The study, which appears in the journal Neuron, looked at brain activity in 32 infants as they listened to recorded sounds. 16 of the children were 4 months old and the other 16 were 7 months old. The 4-month-olds did not differentiate between human voices and nonhuman sounds (which included chickens clucking and a bell ringing). However, the 7-month-olds showed brain responses that showed distinct understanding between human and nonhuman sounds. The 7-month-olds also listened to human sounds with varying intonations (happy, sad, fearful, etc.) and they could differentiate mood.
A new study also showed that at 7 months, babies look longer at fearful faces than smiling ones. The results suggest that, by 7 months of age, infants possess the ability to categorize expressions.
From the moment of conception, your baby experiences a phenomenal growth spurt. From 4 months to 7 months, your baby has been gaining anywhere from 1 to 1 ¼ pounds per month. This means that by the end of the 7-month period, your baby should weigh approximately two and half times what they weighed at birth. They should also be approximately 2 inches more in length than they were at birth. Go baby, go!
Keep in mind: Babies come in all shapes and sizes. It’s very common for parents to worry about whether or not their baby is too small, too big, or just right. Your baby may weigh over two and a half times their birth weight at this stage. Or, they may weigh less. While it may be difficult not to obsess over these numbers, what’s really important is which growth percentile they are in.
When your baby was born, they were placed into a certain percentile for both weight and height. As long as your baby remains more or less in the same weight and height percentile as when they were born, then they’re doing just fine. Of course, some fluctuation is natural – your baby may grow more or less in one particular month compared to another. However, according to the World Health Organization (WHO) as long as your baby doesn’t have a significant drop or gain in percentile, there is likely no need to worry.

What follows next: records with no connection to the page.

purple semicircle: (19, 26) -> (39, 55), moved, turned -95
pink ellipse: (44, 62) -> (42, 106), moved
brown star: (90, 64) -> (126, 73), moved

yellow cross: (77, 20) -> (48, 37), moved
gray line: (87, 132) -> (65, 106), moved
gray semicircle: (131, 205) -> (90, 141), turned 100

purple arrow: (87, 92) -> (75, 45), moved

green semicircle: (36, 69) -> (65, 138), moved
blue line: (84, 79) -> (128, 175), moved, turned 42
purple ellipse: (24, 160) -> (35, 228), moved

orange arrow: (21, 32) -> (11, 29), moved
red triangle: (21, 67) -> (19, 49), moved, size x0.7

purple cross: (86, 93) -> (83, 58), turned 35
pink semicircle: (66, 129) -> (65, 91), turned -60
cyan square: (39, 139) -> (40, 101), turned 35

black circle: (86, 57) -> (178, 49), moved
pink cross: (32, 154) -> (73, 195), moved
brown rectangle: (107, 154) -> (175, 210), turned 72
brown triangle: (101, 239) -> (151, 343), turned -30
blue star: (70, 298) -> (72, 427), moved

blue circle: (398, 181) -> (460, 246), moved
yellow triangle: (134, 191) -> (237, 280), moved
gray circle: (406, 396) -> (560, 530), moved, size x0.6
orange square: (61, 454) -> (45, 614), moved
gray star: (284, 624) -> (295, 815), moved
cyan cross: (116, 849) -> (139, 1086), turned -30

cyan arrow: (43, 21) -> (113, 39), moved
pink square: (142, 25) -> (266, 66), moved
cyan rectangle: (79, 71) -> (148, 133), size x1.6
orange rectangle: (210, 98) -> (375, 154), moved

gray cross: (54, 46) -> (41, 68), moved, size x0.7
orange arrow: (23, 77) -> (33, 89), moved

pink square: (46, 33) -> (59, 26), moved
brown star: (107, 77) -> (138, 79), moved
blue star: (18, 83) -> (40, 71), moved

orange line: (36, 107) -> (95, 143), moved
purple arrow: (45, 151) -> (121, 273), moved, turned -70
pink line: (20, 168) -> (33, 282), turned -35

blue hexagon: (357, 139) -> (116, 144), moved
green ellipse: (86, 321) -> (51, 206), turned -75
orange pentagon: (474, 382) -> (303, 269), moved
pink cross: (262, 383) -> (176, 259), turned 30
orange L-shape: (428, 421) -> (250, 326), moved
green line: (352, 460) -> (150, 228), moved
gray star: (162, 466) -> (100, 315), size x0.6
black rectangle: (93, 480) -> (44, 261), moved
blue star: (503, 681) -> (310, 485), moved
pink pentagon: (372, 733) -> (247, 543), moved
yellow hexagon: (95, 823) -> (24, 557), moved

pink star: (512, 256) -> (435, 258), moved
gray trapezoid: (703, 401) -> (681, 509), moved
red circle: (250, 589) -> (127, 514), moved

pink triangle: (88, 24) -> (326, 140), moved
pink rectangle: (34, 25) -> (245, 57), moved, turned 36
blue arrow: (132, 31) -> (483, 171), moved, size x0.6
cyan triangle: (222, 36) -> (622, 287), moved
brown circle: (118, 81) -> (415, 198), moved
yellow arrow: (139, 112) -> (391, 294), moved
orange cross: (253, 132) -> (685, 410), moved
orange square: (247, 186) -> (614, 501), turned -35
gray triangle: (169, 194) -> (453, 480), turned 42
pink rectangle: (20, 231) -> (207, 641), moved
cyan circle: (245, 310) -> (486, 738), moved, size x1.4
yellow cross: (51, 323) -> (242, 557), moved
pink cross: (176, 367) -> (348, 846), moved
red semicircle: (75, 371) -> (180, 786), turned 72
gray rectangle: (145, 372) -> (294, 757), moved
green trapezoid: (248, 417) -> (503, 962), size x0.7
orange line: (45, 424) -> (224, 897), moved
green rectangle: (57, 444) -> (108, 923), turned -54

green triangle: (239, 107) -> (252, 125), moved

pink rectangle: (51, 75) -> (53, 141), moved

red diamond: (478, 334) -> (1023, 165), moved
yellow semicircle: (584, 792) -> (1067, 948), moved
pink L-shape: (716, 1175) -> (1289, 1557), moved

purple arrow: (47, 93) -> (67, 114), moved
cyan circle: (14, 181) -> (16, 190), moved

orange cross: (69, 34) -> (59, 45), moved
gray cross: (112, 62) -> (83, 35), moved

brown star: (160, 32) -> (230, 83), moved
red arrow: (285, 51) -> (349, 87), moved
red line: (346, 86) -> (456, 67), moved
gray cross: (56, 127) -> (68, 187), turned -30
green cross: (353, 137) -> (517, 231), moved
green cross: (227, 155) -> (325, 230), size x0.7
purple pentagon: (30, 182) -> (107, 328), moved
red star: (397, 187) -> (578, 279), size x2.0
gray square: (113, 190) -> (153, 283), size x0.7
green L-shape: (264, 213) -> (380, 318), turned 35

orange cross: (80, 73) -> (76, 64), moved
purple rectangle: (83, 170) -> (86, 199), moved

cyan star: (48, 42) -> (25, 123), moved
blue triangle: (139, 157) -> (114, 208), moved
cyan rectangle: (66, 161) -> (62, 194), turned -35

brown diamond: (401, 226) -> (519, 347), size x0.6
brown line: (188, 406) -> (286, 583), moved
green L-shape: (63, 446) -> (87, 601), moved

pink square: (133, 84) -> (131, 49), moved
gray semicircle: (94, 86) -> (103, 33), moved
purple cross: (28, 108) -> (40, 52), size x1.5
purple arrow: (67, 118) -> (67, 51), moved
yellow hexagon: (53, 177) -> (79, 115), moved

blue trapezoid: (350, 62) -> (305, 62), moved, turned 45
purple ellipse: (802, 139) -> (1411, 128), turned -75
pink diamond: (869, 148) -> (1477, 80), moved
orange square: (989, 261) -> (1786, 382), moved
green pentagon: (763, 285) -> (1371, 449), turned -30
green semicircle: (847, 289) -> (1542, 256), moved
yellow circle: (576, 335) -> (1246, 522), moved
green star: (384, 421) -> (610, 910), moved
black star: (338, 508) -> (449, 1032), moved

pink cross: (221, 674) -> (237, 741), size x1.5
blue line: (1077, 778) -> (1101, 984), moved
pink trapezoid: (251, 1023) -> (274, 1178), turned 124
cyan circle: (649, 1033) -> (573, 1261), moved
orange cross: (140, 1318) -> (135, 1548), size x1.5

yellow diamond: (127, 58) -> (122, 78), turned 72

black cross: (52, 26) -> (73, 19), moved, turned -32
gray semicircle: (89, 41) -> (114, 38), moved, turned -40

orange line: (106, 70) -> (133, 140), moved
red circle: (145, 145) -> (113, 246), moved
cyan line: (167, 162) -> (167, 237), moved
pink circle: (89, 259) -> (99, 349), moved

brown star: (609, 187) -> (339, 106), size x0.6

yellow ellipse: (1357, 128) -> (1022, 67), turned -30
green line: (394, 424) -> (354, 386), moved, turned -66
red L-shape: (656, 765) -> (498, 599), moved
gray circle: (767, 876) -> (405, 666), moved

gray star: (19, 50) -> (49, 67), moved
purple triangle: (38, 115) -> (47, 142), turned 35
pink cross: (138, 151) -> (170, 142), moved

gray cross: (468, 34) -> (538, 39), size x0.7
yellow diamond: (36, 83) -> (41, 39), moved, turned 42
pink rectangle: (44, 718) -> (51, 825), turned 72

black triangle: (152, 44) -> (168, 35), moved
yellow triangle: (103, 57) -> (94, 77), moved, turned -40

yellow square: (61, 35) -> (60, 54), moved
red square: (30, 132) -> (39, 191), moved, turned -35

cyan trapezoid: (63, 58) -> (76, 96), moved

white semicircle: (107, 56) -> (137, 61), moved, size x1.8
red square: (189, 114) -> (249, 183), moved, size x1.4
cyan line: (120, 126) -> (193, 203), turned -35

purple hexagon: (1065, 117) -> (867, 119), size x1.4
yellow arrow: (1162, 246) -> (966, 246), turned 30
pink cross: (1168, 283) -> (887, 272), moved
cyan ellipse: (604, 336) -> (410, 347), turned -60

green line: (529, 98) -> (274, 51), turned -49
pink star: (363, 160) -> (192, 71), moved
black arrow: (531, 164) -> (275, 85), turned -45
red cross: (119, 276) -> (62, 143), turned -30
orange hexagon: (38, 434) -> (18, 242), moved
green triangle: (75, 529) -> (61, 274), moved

At 7 months your baby is about 2.5x their birth weight and bone growth is significant. The more they weigh, the more weight on their bones as they start moving around. Make sure you get them the calcium they need.
Many babies also start teething at as early as 6 months. To check if your baby is teething, run your finger along their gums inside their mouth. If they’re beginning to teethe, you will feel hard, raised areas along the gum line. Those are teeth that are close to popping through the gum. If your baby is teething, there will also be a lot of drool. Get those burp clothes ready!